Students for a Free Tibet held a 10-year commemoration of the 2008 Tibetan uprising at a hall n the Queens neighborhood of Astoria, New York City, on Aug. 4. The 2008 uprising, which began in Lhasa in March, continued for weeks and spread across the Tibetan plateau. It was put down at a cost of some 20 lives, by official Chinese figures. But Tibetan rights groups and the government-in-exile in Dharamshala, India, claim that hundreds were "disappeared" in a subsequent wave of repression, with some 200 presumed killed. Amid all this, the Beijing Olympics were held that summer. Students for a Free Tibet and allied groups held protests around the world to highlight the repression—including within China itself during the Games. Photos at the Astoria hall showed activists unfurling banners on the Great Wall and on Mount Everest in Tibet, as well as stateside sites like the Golden Gate bridge.
Guest of honor at the commemoration was Dhondup Wangchen, producer of the 2008 documentary film Leaving Fear Behind, made in the prelude to the uprising, in which ordinary Tibetans spoke of their feelings about China hosting the Olympics. "I explained the risk to life and freedom to those appearing in film," Wangchen said, adding that over a hundred were willing to speak to him anyway—far more than he could use in the film. The footage, from across the Tibetan plateau, was smuggled out and shown at film festivals abroad.
Wangchen was subsequently arrested, convicted of "subversion," and served six years in prison. At the commemoration, he described the harsh conditions, and discrimination suffered by Tibetan inmates. "We go in healthy but come out barely able to walk," he said.
At one point Wangchen said he was offered release if he would "admit" he made the film because the CIA threatened to kill his family in India. He refused. He said Tibetan prisoners were denied phone calls, and at the rare family visits that were permitted, they were only allowed to speak Chinese—not their native tongue. Wangchen said he spent 81 days in solitary confinement for signing a letter to the prison administrators protesting this discriminatory treatment.
Even after his release in 2014, Wangchen said he remained under close surveillance, and had to report his every move to authorities. Finally in 2017 he "escaped" from Tibet, and was granted asylum in the United States. He today lives in San Francisco, with his wife Lhamo Tso, who had waged a campaign for his release, and appeared with him at the commemoration.

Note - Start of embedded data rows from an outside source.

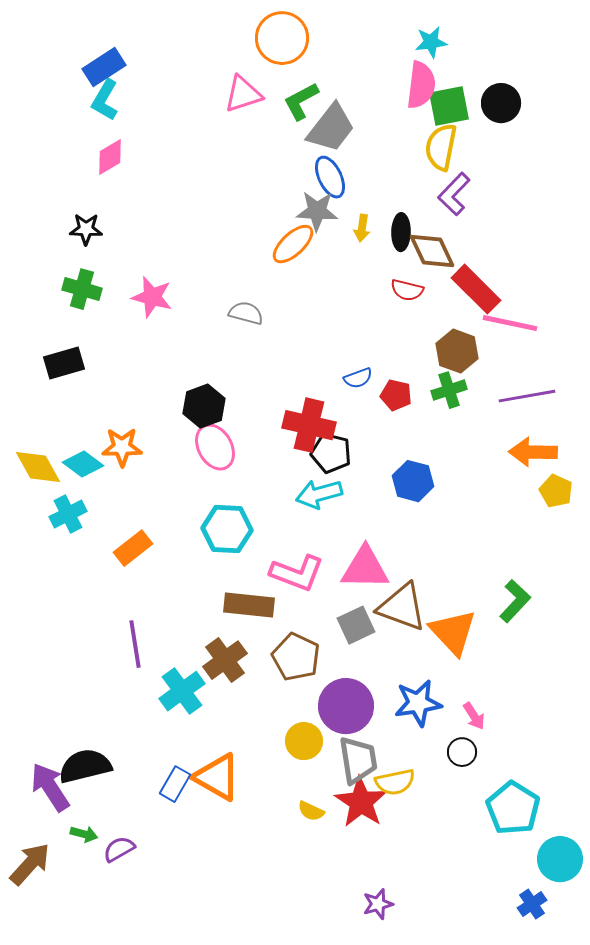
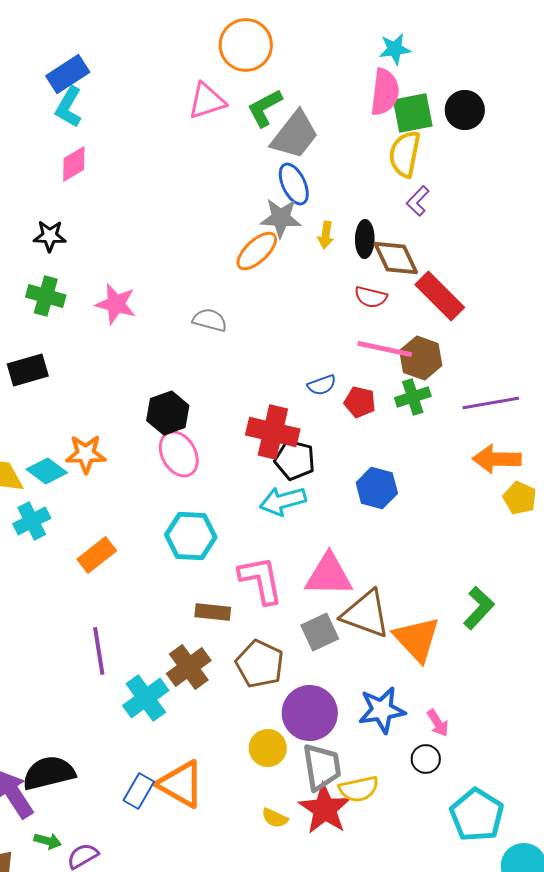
purple L-shape: (454, 194) -> (418, 201), size x0.7
pink line: (510, 323) -> (385, 349), moved
pink L-shape: (297, 573) -> (261, 580), turned -122
brown rectangle: (249, 605) -> (213, 612), size x0.7

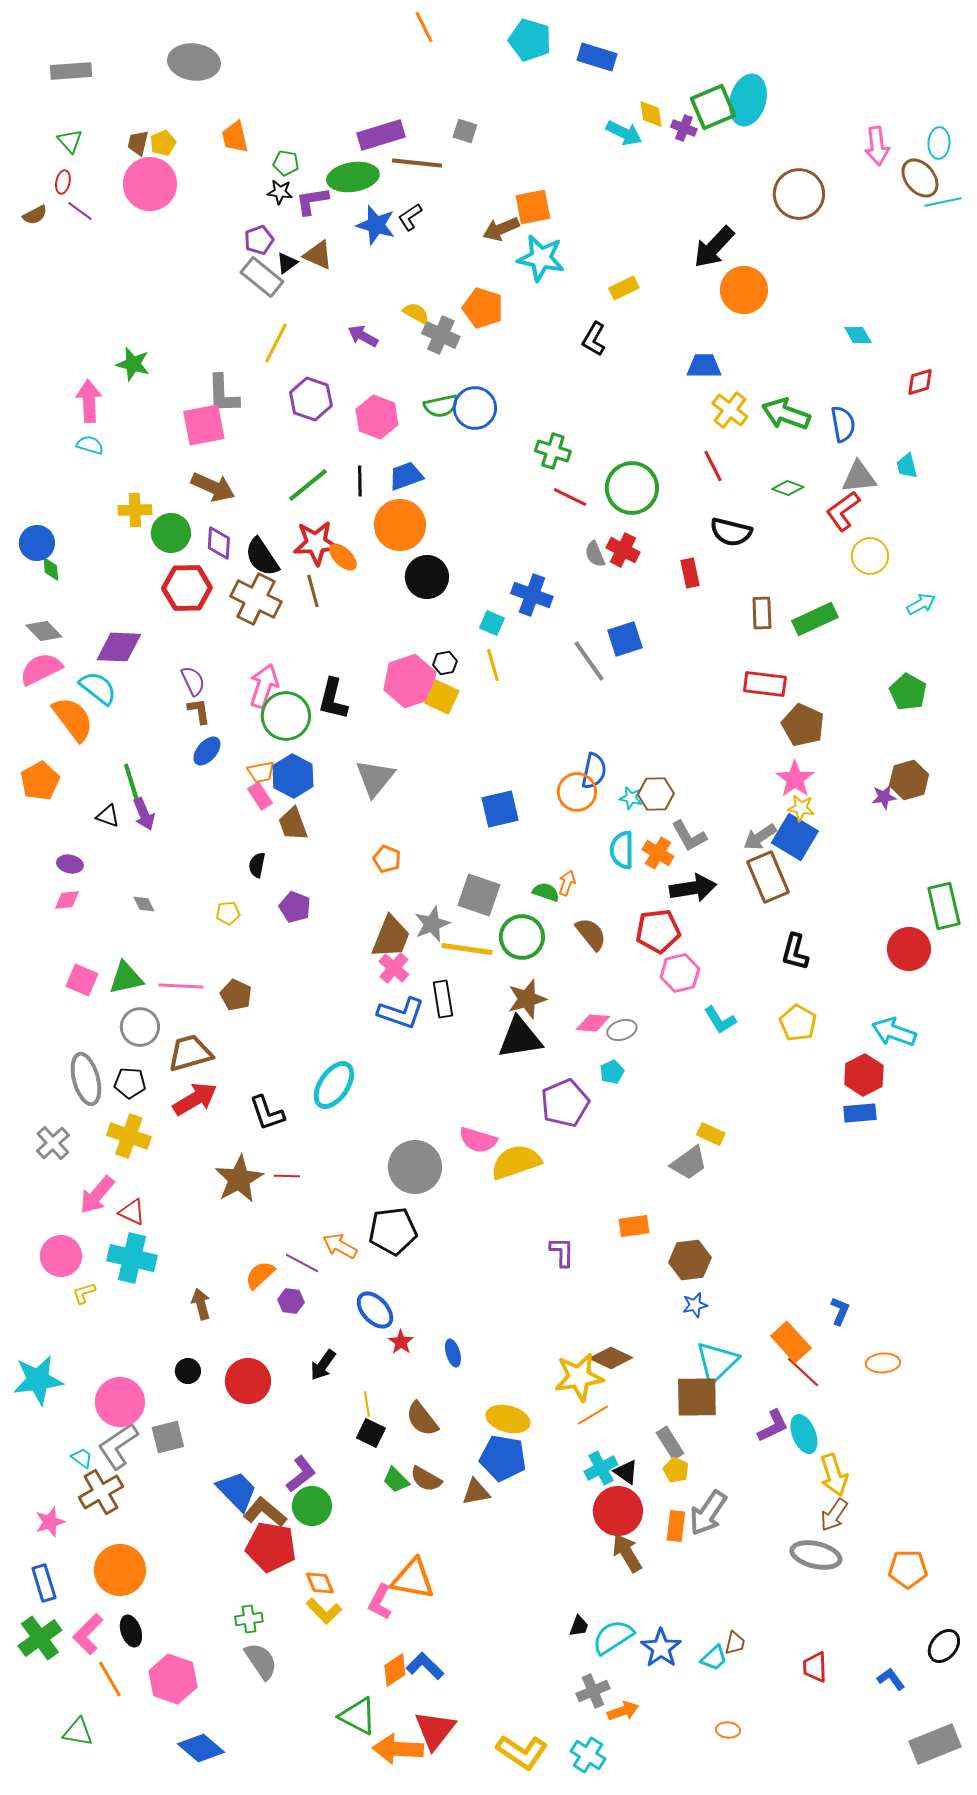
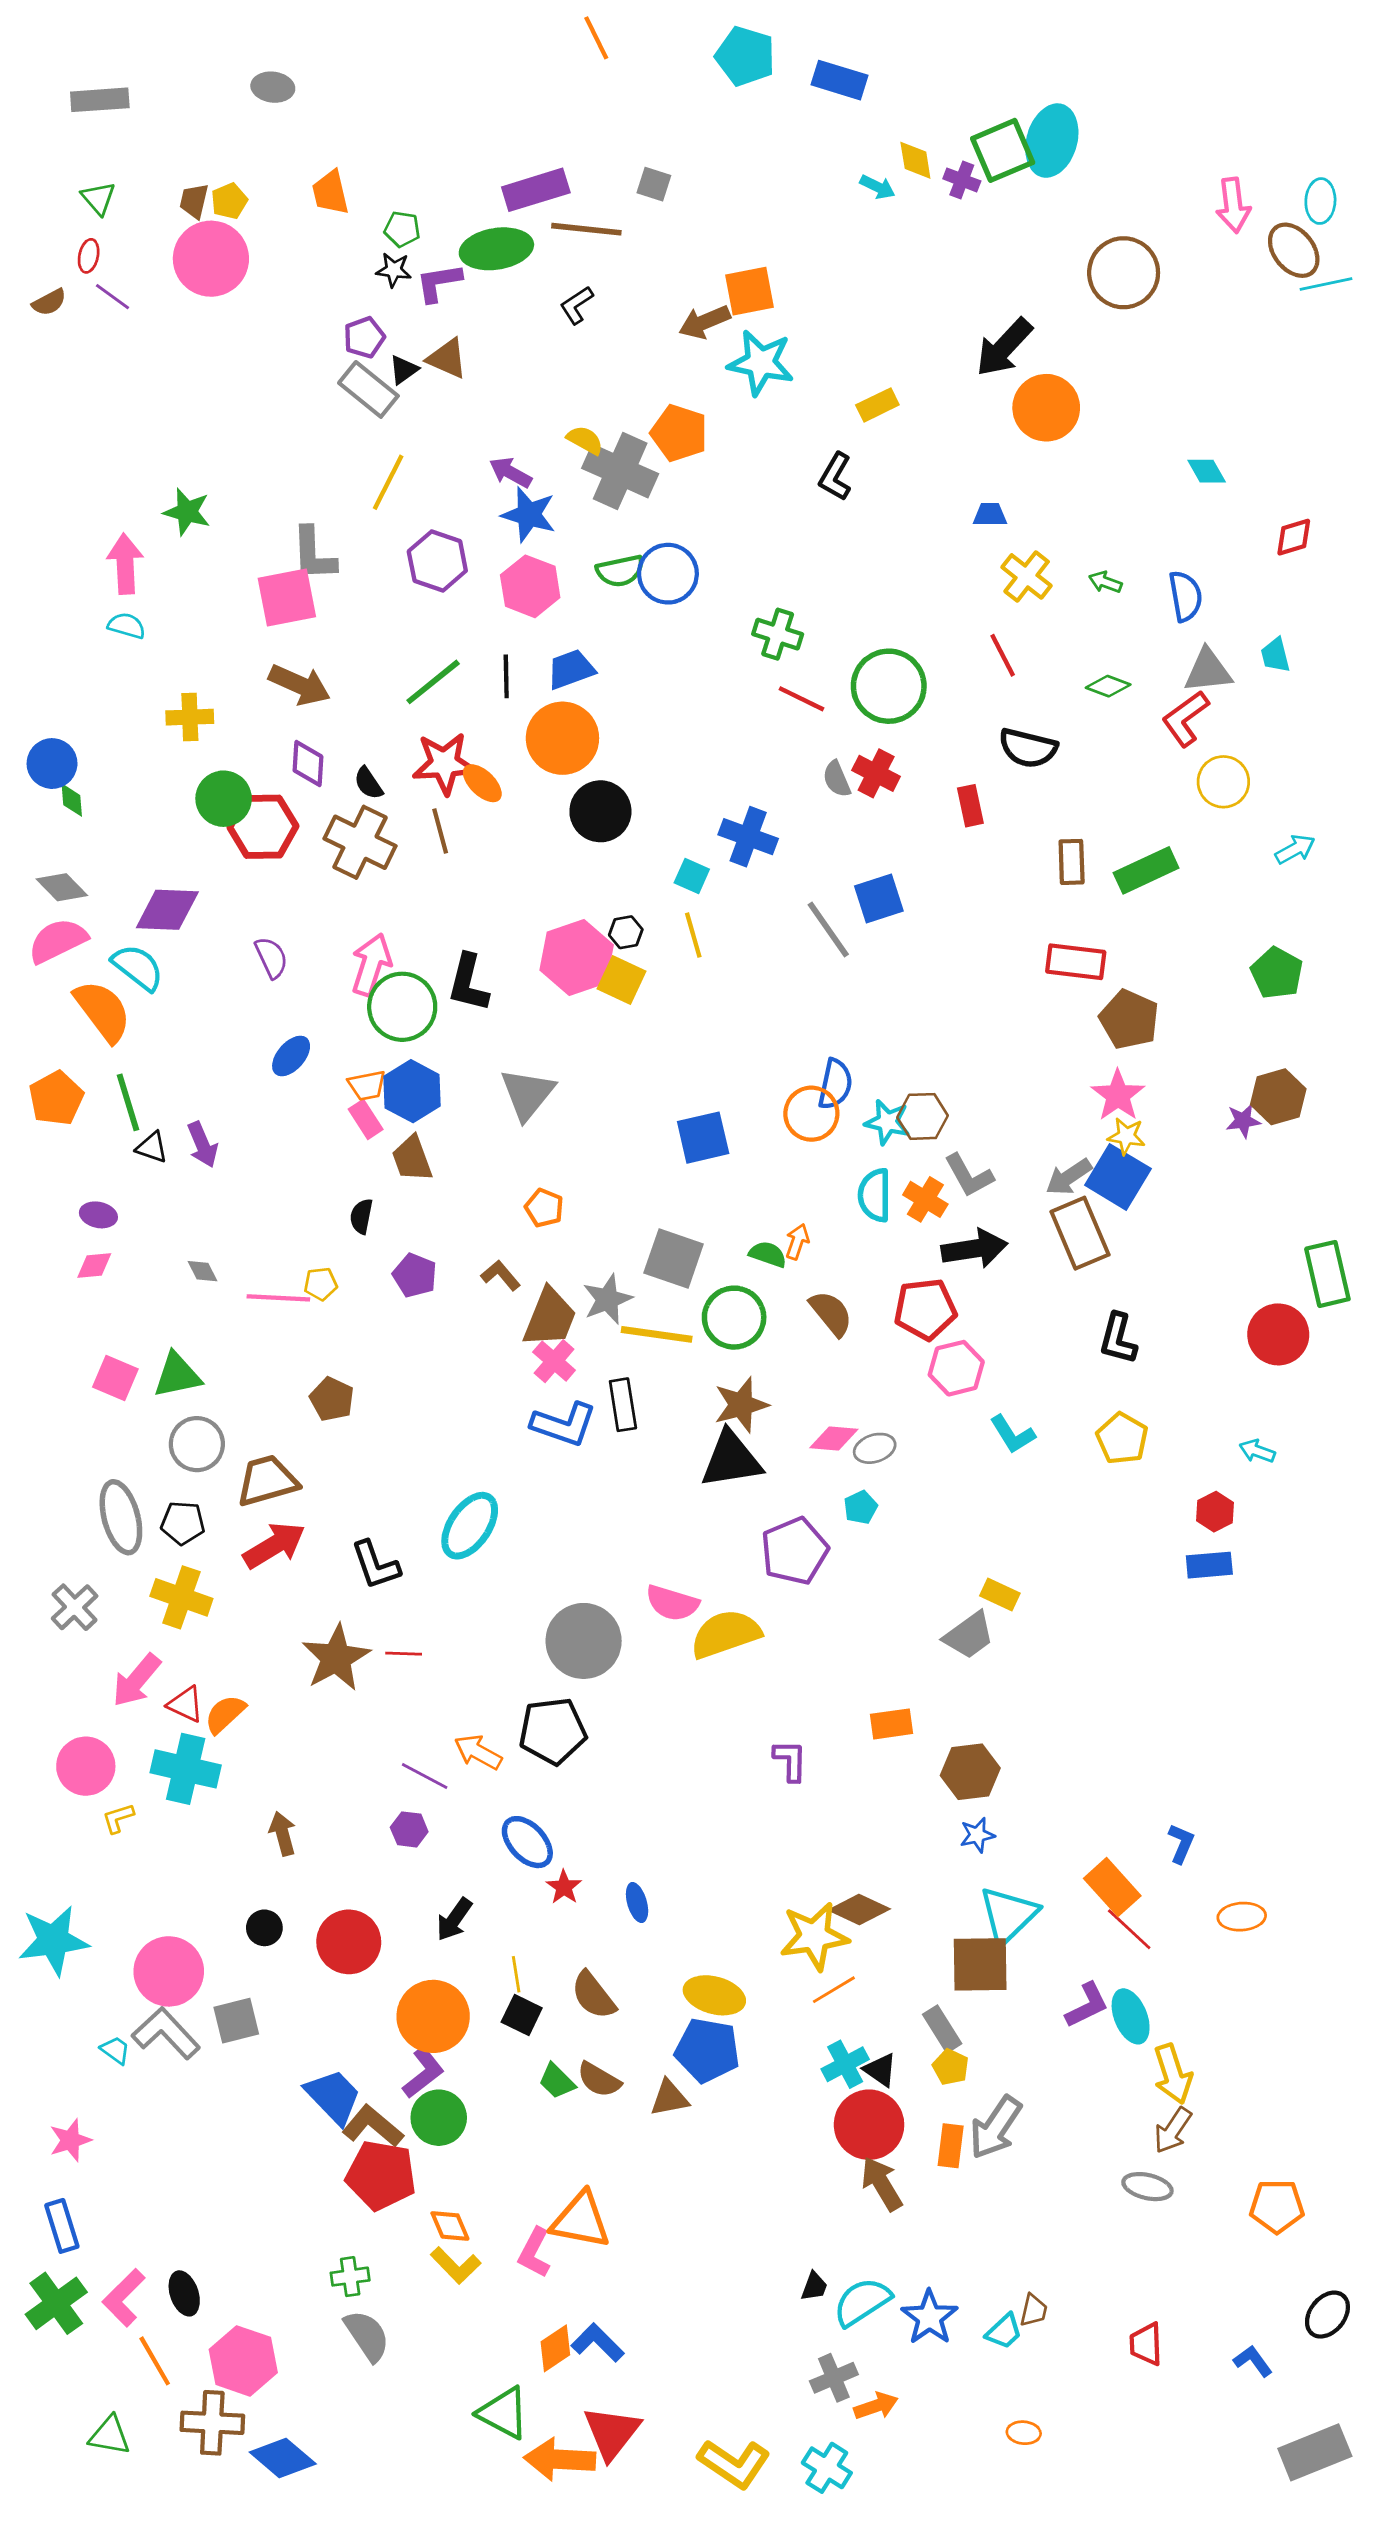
gray ellipse: (194, 62) -> (273, 87), size x0.6
cyan arrow: (624, 133) -> (877, 187), size x0.7
blue star: (376, 225) -> (529, 515), moved
gray cross: (441, 335) -> (620, 471), size x1.4
blue trapezoid: (704, 366) -> (990, 515), size x0.7
green arrow: (786, 414) -> (1105, 582), size x0.5
green circle: (171, 533) -> (224, 799), moved
black semicircle: (262, 557) -> (368, 783), size x0.6
brown L-shape: (199, 711) -> (501, 1275), moved, turned -32
green line: (132, 784) -> (128, 1102), moved
cyan star: (631, 798) -> (887, 1122), size x1.4
pink line: (181, 986) -> (278, 1298), moved
cyan arrow: (894, 1032) -> (1257, 1451), size x0.6
red hexagon: (864, 1075) -> (1215, 1512), size x0.7
orange semicircle: (260, 1275) -> (225, 1714), moved
gray L-shape: (118, 1446) -> (166, 2033), turned 81
brown cross: (101, 1492) -> (212, 2423), moved, turned 33
gray ellipse: (816, 1555) -> (1147, 2187), size x0.7
orange circle: (120, 1570) -> (433, 2016), moved

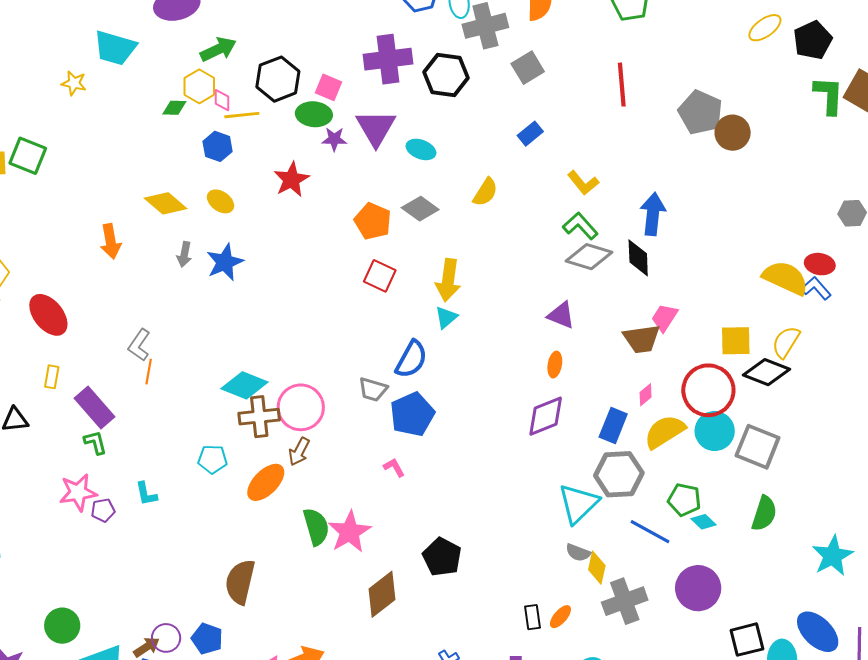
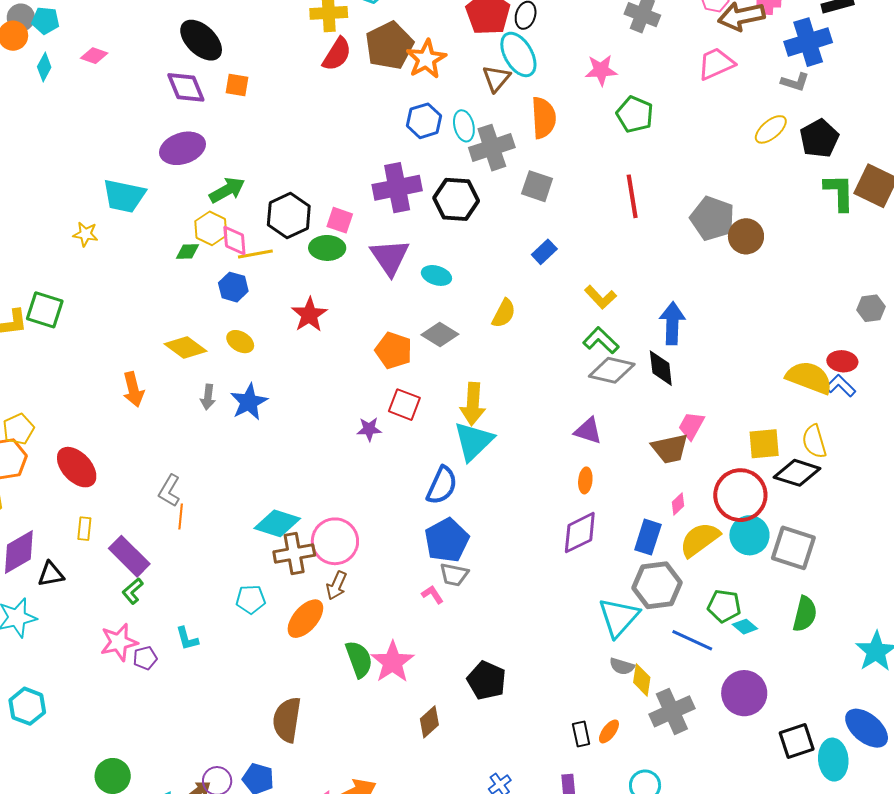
gray square: (528, 68) -> (537, 186), turned -36
pink diamond: (222, 100) -> (234, 241), size x1.4
purple star: (334, 139) -> (369, 429), moved
cyan triangle: (446, 317) -> (474, 441), size x1.8
yellow semicircle: (786, 342) -> (814, 441), turned -44
gray trapezoid: (373, 389) -> (454, 575), moved
green L-shape: (95, 443) -> (133, 591), turned -112
brown diamond: (382, 594) -> (429, 722), size x0.7

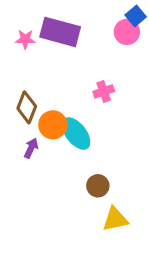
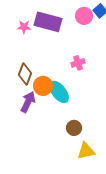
pink circle: (127, 32) -> (84, 16), moved
purple arrow: (31, 148) -> (28, 102), size x1.5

Wangchen concluded by discussing the grim situation in Tibet a decade after the uprising. With the language eroding due to its de-emphasis in the education system, young Tibetans increasingly can only speak Chinese. Traditional nomads are being resettled into reservations "completely controlled by the Chinese government." The demographic tilt away from Tibetans in their own homeland continues to advance, as Han Chinese are offered incentives such as subsidies for housing and business to resettle in the territory.
The award given to Wangchen at the ceremony was dubbed Lhakar, the Tibetan word for Wednesday, which has taken on a special significance in recent years. As a form of nonviolent resistance, Tibetans in Tibet make an effort every Wednesday to speak their native tongue, patronize Tibetan businesses, and generally exercise their culture.
Organizers at the commemoration noted that with China set to host the 2022 Winter Olympics, there will be renewed opportunities to bring the question of Tibet to the global stage.